Page-level text extractions:
----------
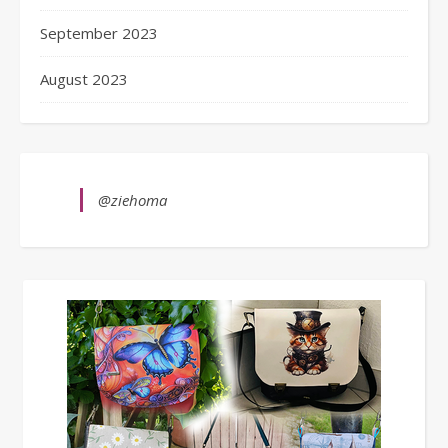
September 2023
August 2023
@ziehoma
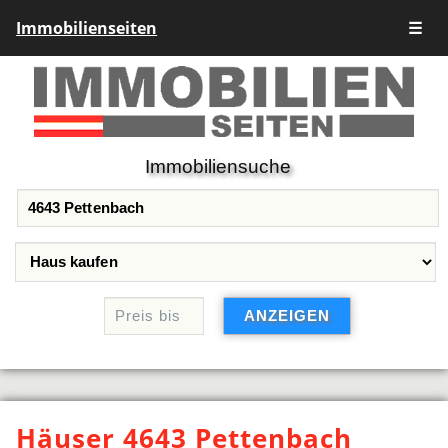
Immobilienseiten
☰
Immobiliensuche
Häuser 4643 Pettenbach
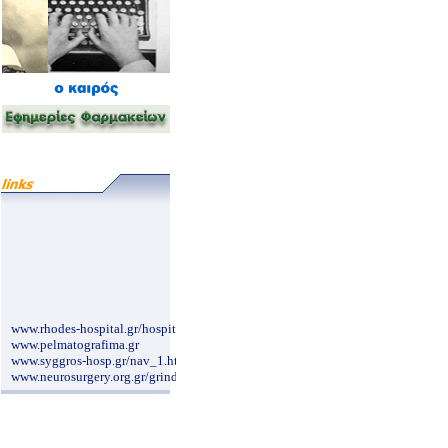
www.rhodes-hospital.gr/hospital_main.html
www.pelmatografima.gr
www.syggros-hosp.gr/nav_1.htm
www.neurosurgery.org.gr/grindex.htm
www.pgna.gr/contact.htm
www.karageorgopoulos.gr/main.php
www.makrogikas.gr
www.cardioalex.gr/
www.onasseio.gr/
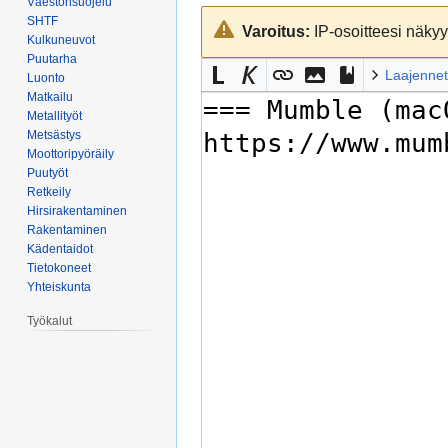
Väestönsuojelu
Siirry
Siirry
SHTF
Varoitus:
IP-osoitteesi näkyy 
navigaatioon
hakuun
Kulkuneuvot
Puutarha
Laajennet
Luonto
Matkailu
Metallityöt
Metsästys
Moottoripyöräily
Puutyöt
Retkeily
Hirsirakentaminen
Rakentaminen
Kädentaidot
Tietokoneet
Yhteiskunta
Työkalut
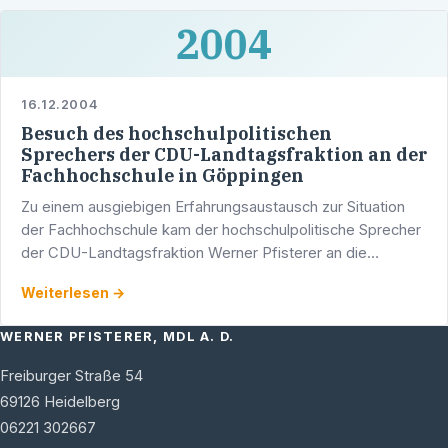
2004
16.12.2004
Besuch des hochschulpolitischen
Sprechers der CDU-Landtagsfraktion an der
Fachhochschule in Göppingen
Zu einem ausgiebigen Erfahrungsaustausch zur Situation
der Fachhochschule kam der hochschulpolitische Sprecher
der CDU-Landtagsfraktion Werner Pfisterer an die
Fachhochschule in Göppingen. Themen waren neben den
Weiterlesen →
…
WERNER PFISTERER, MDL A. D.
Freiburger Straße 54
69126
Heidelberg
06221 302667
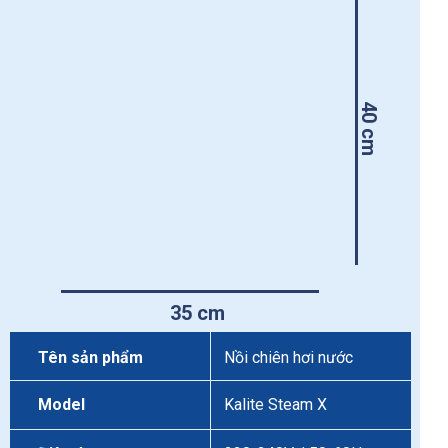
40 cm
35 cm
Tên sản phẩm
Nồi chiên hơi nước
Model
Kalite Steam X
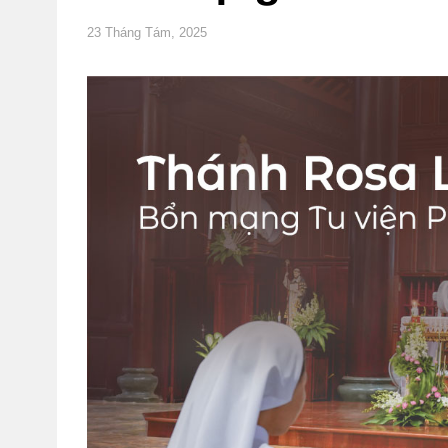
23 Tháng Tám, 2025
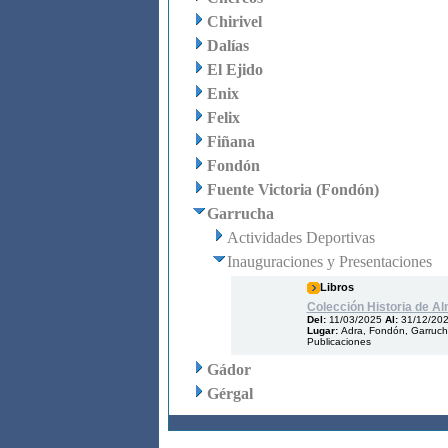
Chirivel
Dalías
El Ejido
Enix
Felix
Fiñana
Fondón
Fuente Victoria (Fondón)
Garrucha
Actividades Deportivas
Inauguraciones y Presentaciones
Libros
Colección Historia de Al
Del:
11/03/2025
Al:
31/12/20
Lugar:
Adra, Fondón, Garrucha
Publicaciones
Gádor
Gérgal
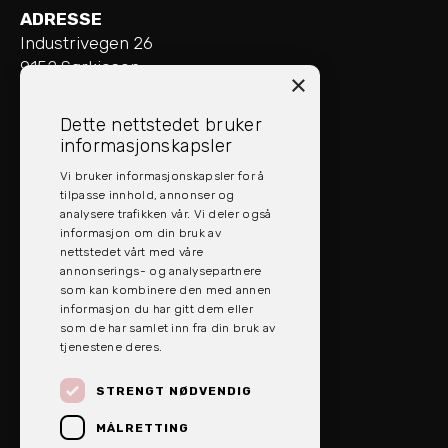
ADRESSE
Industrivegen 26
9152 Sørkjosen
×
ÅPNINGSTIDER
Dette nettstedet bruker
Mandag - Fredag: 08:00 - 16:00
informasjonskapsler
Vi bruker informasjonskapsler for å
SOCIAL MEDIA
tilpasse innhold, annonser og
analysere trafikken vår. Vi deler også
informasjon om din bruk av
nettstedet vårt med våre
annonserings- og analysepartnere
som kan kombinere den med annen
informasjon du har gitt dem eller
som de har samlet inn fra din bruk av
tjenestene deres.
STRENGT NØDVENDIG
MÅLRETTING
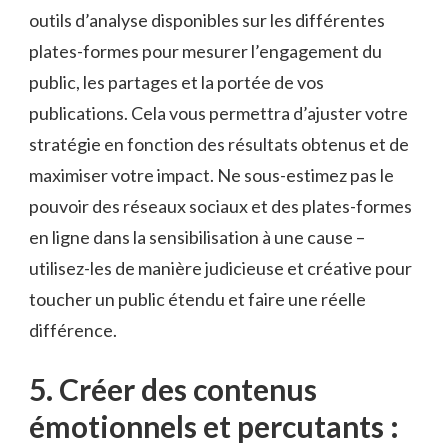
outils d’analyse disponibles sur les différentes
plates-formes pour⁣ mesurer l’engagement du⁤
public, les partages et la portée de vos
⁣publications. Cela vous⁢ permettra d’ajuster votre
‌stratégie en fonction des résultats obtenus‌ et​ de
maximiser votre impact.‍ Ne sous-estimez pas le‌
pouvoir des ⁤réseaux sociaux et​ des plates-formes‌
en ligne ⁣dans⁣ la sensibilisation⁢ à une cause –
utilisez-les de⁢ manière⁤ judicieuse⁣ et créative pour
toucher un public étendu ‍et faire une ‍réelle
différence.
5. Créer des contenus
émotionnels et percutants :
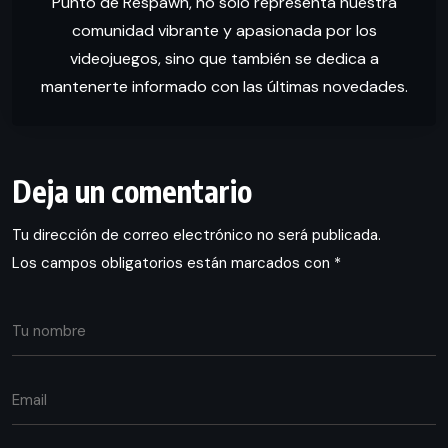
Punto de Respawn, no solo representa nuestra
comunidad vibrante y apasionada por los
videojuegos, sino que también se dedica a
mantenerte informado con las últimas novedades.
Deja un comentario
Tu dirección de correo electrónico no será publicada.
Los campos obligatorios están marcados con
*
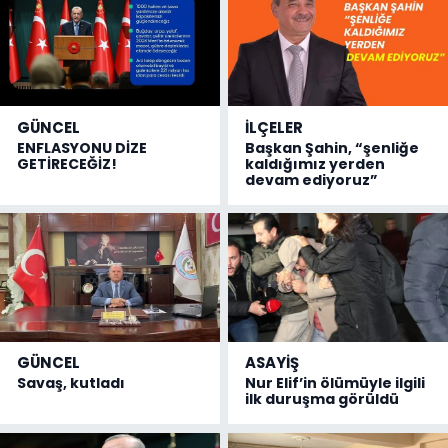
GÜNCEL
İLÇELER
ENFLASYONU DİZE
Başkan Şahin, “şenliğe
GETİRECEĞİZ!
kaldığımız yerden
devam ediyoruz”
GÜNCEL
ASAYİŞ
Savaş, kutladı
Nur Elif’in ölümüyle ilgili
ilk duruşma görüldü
----------
◆ Work instructions: Reproduce the data above word for word from its first line through the line that holds "informasjon om din bruk av", both ends included; skip pictures.

◆ Finished exercise:
September 2023
August 2023
@ziehoma
Immobilienseiten
☰
Immobiliensuche
Häuser 4643 Pettenbach
www.rhodes-hospital.gr/hospital_main.html
www.pelmatografima.gr
www.syggros-hosp.gr/nav_1.htm
www.neurosurgery.org.gr/grindex.htm
www.pgna.gr/contact.htm
www.karageorgopoulos.gr/main.php
www.makrogikas.gr
www.cardioalex.gr/
www.onasseio.gr/
Väestönsuojelu
Siirry
Siirry
SHTF
Varoitus:
IP-osoitteesi näkyy 
navigaatioon
hakuun
Kulkuneuvot
Puutarha
Laajennet
Luonto
Matkailu
Metallityöt
Metsästys
Moottoripyöräily
Puutyöt
Retkeily
Hirsirakentaminen
Rakentaminen
Kädentaidot
Tietokoneet
Yhteiskunta
Työkalut
2004
16.12.2004
Besuch des hochschulpolitischen
Sprechers der CDU-Landtagsfraktion an der
Fachhochschule in Göppingen
Zu einem ausgiebigen Erfahrungsaustausch zur Situation
der Fachhochschule kam der hochschulpolitische Sprecher
der CDU-Landtagsfraktion Werner Pfisterer an die
Fachhochschule in Göppingen. Themen waren neben den
Weiterlesen →
…
WERNER PFISTERER, MDL A. D.
Freiburger Straße 54
69126
Heidelberg
06221 302667
40 cm
35 cm
Tên sản phẩm
Nồi chiên hơi nước
Model
Kalite Steam X
23 Tháng Tám, 2025
Chirivel
Dalías
El Ejido
Enix
Felix
Fiñana
Fondón
Fuente Victoria (Fondón)
Garrucha
Actividades Deportivas
Inauguraciones y Presentaciones
Libros
Colección Historia de Al
Del:
11/03/2025
Al:
31/12/20
Lugar:
Adra, Fondón, Garrucha
Publicaciones
Gádor
Gérgal
ADRESSE
Industrivegen 26
9152 Sørkjosen
×
ÅPNINGSTIDER
Dette nettstedet bruker
Mandag - Fredag: 08:00 - 16:00
informasjonskapsler
Vi bruker informasjonskapsler for å
SOCIAL MEDIA
tilpasse innhold, annonser og
analysere trafikken vår. Vi deler også
informasjon om din bruk av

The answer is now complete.